**What you are asked to do:** Pick each line containing "Allow" out of the records.

··· Study material ···

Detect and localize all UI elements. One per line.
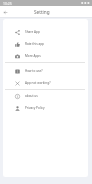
- staticText: Privacy Policy: [25, 106, 45, 110]
- staticText: Setting: [34, 9, 50, 15]
- staticText: App not working?: [25, 81, 51, 85]
- staticText: Rate this app: [25, 42, 44, 46]
- staticText: More Apps: [25, 54, 41, 58]
- staticText: How to use?: [25, 69, 43, 73]
- button[interactable]: about us: [3, 90, 88, 102]
- staticText: Share App: [25, 30, 40, 34]
- button[interactable]: How to use?: [3, 65, 88, 77]
- button[interactable]: More Apps: [3, 50, 88, 62]
- staticText: about us: [25, 94, 38, 98]
- button[interactable]: Share App: [3, 26, 88, 38]
- button[interactable]: Privacy Policy: [3, 102, 88, 114]
- button[interactable]: Rate this app: [3, 38, 88, 50]
- staticText: 10:25: [3, 1, 12, 6]
- button[interactable]: App not working?: [3, 77, 88, 89]
- button[interactable]: Back: [1, 8, 9, 16]
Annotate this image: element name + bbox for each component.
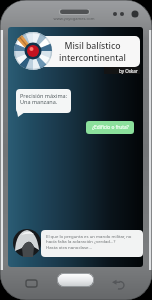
button[interactable]: ¿Edificio o fruta? [86,121,134,134]
button[interactable] [57,273,94,287]
staticText: Misil balístico intercontinental [59,40,126,64]
button[interactable]: Precisión máxima: Una manzana. [16,89,71,113]
staticText: Precisión máxima: Una manzana. [20,92,68,106]
staticText: by Oskar [119,68,138,74]
button[interactable]: Misil balístico intercontinental [38,36,140,67]
staticText: El que lo pregunta es un mando militar, … [46,233,132,251]
staticText: ¿Edificio o fruta? [92,124,129,131]
staticText: www.yoyogames.com [44,16,104,21]
button[interactable]: El que lo pregunta es un mando militar, … [41,230,143,257]
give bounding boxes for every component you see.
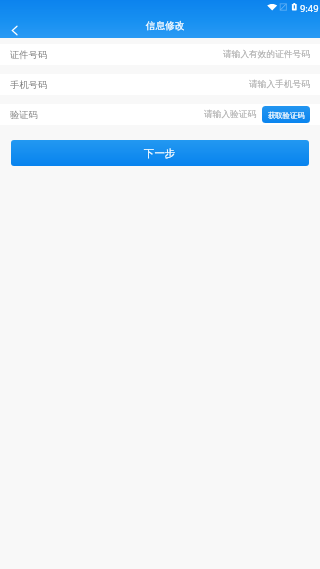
staticText: 下一步 [144, 147, 176, 160]
other: Status icons [0, 0, 320, 16]
staticText: 验证码 [10, 109, 38, 121]
staticText: 获取验证码 [268, 111, 305, 120]
staticText: 9:49 [300, 2, 319, 15]
staticText: 请输入验证码 [204, 109, 257, 120]
staticText: 请输入有效的证件号码 [223, 49, 310, 60]
staticText: 请输入手机号码 [249, 79, 310, 90]
button[interactable]: Back [0, 16, 29, 38]
button[interactable]: 获取验证码 [262, 106, 310, 123]
button[interactable]: 下一步 [11, 140, 309, 166]
staticText: 信息修改 [146, 20, 185, 32]
button[interactable]: 验证码 [0, 104, 320, 125]
staticText: 证件号码 [10, 49, 48, 61]
button[interactable]: 手机号码 [0, 74, 320, 95]
staticText: 手机号码 [10, 79, 48, 91]
button[interactable]: 证件号码 [0, 44, 320, 65]
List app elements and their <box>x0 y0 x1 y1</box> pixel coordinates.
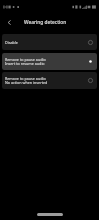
staticText: Insert to resume audio <box>5 61 45 66</box>
staticText: No action when inserted <box>5 80 48 85</box>
staticText: Wearing detection <box>24 19 67 26</box>
button[interactable]: Back <box>1 15 17 30</box>
staticText: Remove to pause audio <box>5 57 46 62</box>
staticText: Disable <box>5 40 18 45</box>
button[interactable]: Remove to pause audio <box>2 72 97 89</box>
button[interactable]: Remove to pause audio <box>2 53 97 70</box>
staticText: Remove to pause audio <box>5 76 46 81</box>
button[interactable]: Disable <box>2 34 97 50</box>
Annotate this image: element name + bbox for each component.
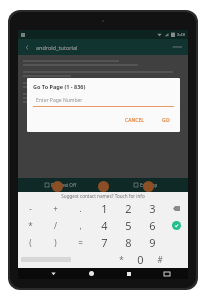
button[interactable]: Hide keyboard	[160, 268, 174, 279]
button[interactable]: =	[68, 234, 92, 251]
staticText: =	[78, 237, 83, 248]
staticText: 7	[101, 235, 108, 250]
button[interactable]: 2	[116, 200, 140, 217]
staticText: Exit App	[140, 182, 158, 188]
staticText: +	[53, 203, 58, 214]
button[interactable]: GO	[158, 115, 174, 126]
button[interactable]: +	[43, 200, 68, 217]
staticText: Suggest contact names? Touch for info	[61, 193, 145, 199]
button[interactable]: (	[18, 234, 43, 251]
button[interactable]: *	[112, 251, 131, 268]
button[interactable]: 4	[92, 217, 116, 234]
button[interactable]: CANCEL	[121, 115, 148, 126]
button[interactable]: Delete	[164, 200, 188, 217]
staticText: GO	[162, 117, 170, 124]
button[interactable]: 7	[92, 234, 116, 251]
button[interactable]: 6	[140, 217, 164, 234]
button[interactable]: 1	[92, 200, 116, 217]
staticText: Request Off	[51, 182, 76, 188]
staticText: #	[157, 254, 163, 265]
staticText: /	[54, 220, 57, 231]
staticText: 3	[149, 201, 156, 216]
staticText: 8	[125, 235, 132, 250]
button[interactable]: 5	[116, 217, 140, 234]
button[interactable]: 3	[140, 200, 164, 217]
button[interactable]: .	[68, 200, 92, 217]
staticText: 3:48	[177, 32, 185, 37]
staticText: 5	[125, 218, 132, 233]
button[interactable]: ,	[68, 217, 92, 234]
button[interactable]: Search	[170, 42, 184, 52]
button[interactable]: *	[18, 217, 43, 234]
button[interactable]: /	[43, 217, 68, 234]
button[interactable]: Back	[22, 42, 32, 52]
staticText: CANCEL	[125, 117, 144, 124]
staticText: 4	[101, 218, 108, 233]
button[interactable]: Action	[143, 181, 154, 192]
staticText: Enter Page Number	[36, 97, 83, 104]
button[interactable]: Home	[84, 268, 98, 279]
staticText: android_tutorial	[36, 44, 78, 51]
staticText: (	[29, 237, 32, 248]
button[interactable]: 8	[116, 234, 140, 251]
button[interactable]: 0	[131, 251, 150, 268]
button[interactable]: Action	[98, 181, 109, 192]
button[interactable]: Recents	[122, 268, 136, 279]
staticText: 6	[149, 218, 156, 233]
staticText: .	[79, 203, 82, 214]
staticText: )	[54, 237, 57, 248]
button[interactable]: Enter	[164, 217, 188, 234]
button[interactable]: Back	[46, 268, 60, 279]
button[interactable]: -	[18, 200, 43, 217]
button[interactable]: Action	[52, 181, 63, 192]
staticText: ,	[79, 220, 82, 231]
staticText: Go To Page (1 - 836)	[33, 83, 86, 90]
button[interactable]: Exit App	[103, 178, 188, 192]
staticText: 2	[125, 201, 132, 216]
staticText: 1	[101, 201, 108, 216]
button[interactable]: Request Off	[18, 178, 102, 192]
staticText: -	[29, 203, 32, 214]
staticText: *	[119, 254, 124, 265]
button[interactable]: Suggest contact names? Touch for info	[18, 192, 188, 200]
button[interactable]: #	[150, 251, 169, 268]
staticText: *	[28, 220, 33, 231]
staticText: 9	[149, 235, 156, 250]
button[interactable]: )	[43, 234, 68, 251]
staticText: 0	[137, 252, 144, 267]
button[interactable]: 9	[140, 234, 164, 251]
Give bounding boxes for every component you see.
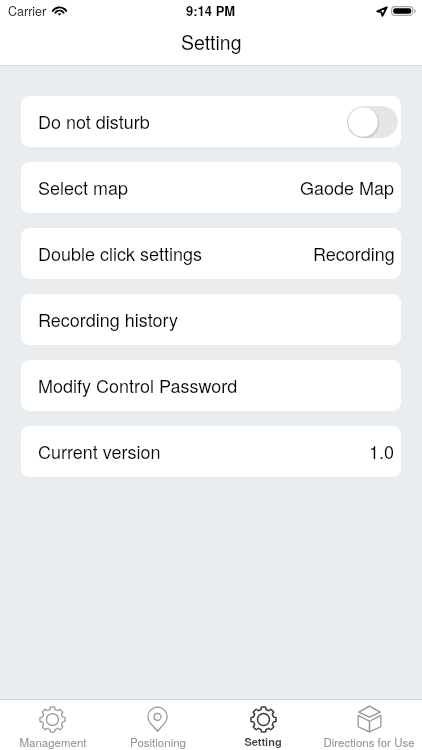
staticText: 1.0 xyxy=(369,438,395,464)
staticText: Current version xyxy=(38,438,161,464)
button[interactable]: Management xyxy=(0,700,105,750)
staticText: Recording xyxy=(313,240,395,266)
button[interactable]: Current version xyxy=(21,426,401,477)
button[interactable]: Select map xyxy=(21,162,401,213)
staticText: Directions for Use xyxy=(323,734,415,750)
button[interactable]: Directions for Use xyxy=(316,700,422,750)
staticText: Double click settings xyxy=(38,240,202,266)
button[interactable]: Recording history xyxy=(21,294,401,345)
staticText: Gaode Map xyxy=(300,174,395,200)
button[interactable]: Do not disturb toggle xyxy=(347,106,398,138)
button[interactable]: Setting xyxy=(210,700,316,750)
staticText: 9:14 PM xyxy=(186,1,236,20)
button[interactable]: Do not disturb xyxy=(21,96,401,147)
staticText: Recording history xyxy=(38,306,179,332)
staticText: Do not disturb xyxy=(38,108,150,134)
staticText: Select map xyxy=(38,174,129,200)
staticText: Setting xyxy=(181,28,242,56)
staticText: Management xyxy=(19,734,87,750)
button[interactable]: Double click settings xyxy=(21,228,401,279)
button[interactable]: Modify Control Password xyxy=(21,360,401,411)
staticText: Positioning xyxy=(130,734,186,750)
staticText: Modify Control Password xyxy=(38,372,238,398)
button[interactable]: Positioning xyxy=(105,700,210,750)
staticText: Carrier xyxy=(8,2,47,20)
staticText: Setting xyxy=(244,734,282,750)
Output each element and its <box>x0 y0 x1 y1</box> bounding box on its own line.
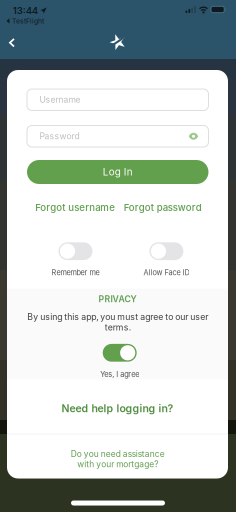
staticText: Password <box>40 131 80 141</box>
button[interactable]: Forgot password <box>124 199 202 216</box>
staticText: Username <box>40 95 81 105</box>
staticText: 13:44 <box>13 5 38 16</box>
button[interactable]: Log In <box>27 160 208 184</box>
button[interactable]: Remember me <box>58 242 92 260</box>
staticText: Allow Face ID <box>143 268 189 277</box>
button[interactable]: Show password <box>188 129 200 143</box>
staticText: Log In <box>103 166 133 178</box>
staticText: Do you need assistance with your mortgag… <box>70 449 164 469</box>
button[interactable]: Allow Face ID <box>149 242 183 260</box>
button[interactable]: Do you need assistance with your mortgag… <box>7 437 228 481</box>
button[interactable]: Back <box>0 28 27 57</box>
staticText: PRIVACY <box>98 294 136 304</box>
staticText: Remember me <box>52 268 100 277</box>
staticText: Need help logging in? <box>62 402 174 415</box>
staticText: Yes, I agree <box>100 370 139 379</box>
staticText: Forgot username <box>35 202 115 213</box>
staticText: By using this app, you must agree to our… <box>27 312 208 332</box>
staticText: Forgot password <box>124 202 202 213</box>
button[interactable]: Forgot username <box>35 199 115 216</box>
button[interactable]: Need help logging in? <box>7 386 228 431</box>
button[interactable]: Yes, I agree <box>103 344 137 362</box>
staticText: TestFlight <box>12 17 44 25</box>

···

**Solution to this problem:**
staticText: Allow Face ID <box>143 268 189 277</box>
button[interactable]: Allow Face ID <box>149 242 183 260</box>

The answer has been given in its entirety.